▶ REQUIREMENT
In the entries below, find every line holding the string "pêche" and collect it.

---*---

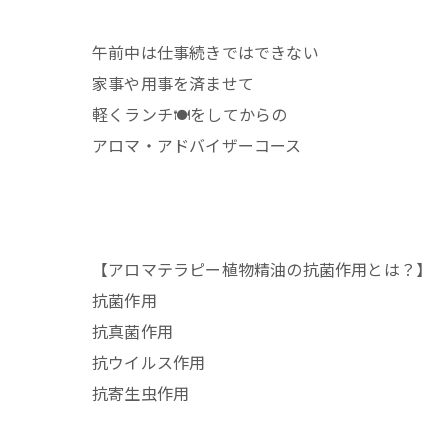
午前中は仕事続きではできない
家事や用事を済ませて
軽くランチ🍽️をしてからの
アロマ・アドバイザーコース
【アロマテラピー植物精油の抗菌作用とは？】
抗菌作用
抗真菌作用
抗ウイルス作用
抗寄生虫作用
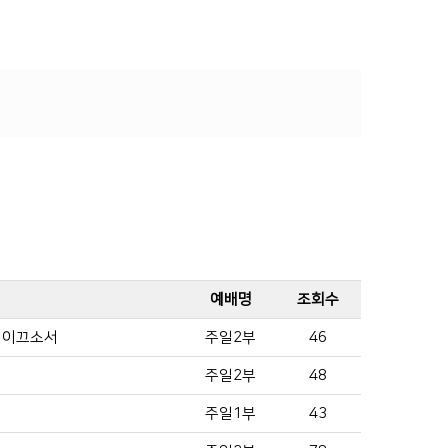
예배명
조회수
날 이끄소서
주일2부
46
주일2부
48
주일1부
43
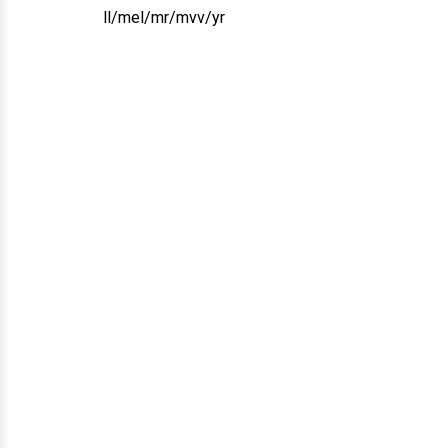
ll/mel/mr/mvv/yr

---*---

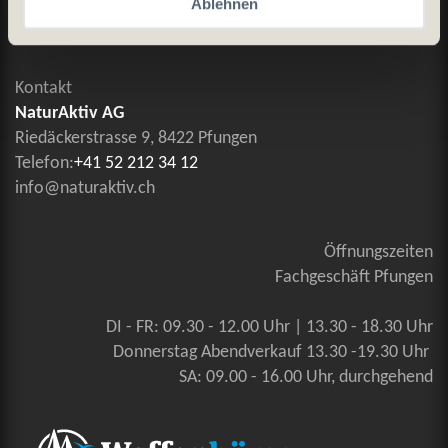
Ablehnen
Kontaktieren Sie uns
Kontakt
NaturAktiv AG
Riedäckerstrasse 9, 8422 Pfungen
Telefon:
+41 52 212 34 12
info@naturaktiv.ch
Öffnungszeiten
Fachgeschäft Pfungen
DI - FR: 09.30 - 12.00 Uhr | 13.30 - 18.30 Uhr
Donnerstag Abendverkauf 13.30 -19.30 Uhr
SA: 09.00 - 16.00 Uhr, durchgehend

---*---

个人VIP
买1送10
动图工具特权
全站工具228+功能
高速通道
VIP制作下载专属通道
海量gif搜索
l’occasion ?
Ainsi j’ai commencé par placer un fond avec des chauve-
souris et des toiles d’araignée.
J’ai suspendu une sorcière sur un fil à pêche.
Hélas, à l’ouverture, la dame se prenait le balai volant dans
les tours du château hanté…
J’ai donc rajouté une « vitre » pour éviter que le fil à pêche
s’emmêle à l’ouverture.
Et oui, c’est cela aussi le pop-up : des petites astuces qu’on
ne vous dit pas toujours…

---*---

▶ WRITTEN RESPONSE
J’ai suspendu une sorcière sur un fil à pêche.
J’ai donc rajouté une « vitre » pour éviter que le fil à pêche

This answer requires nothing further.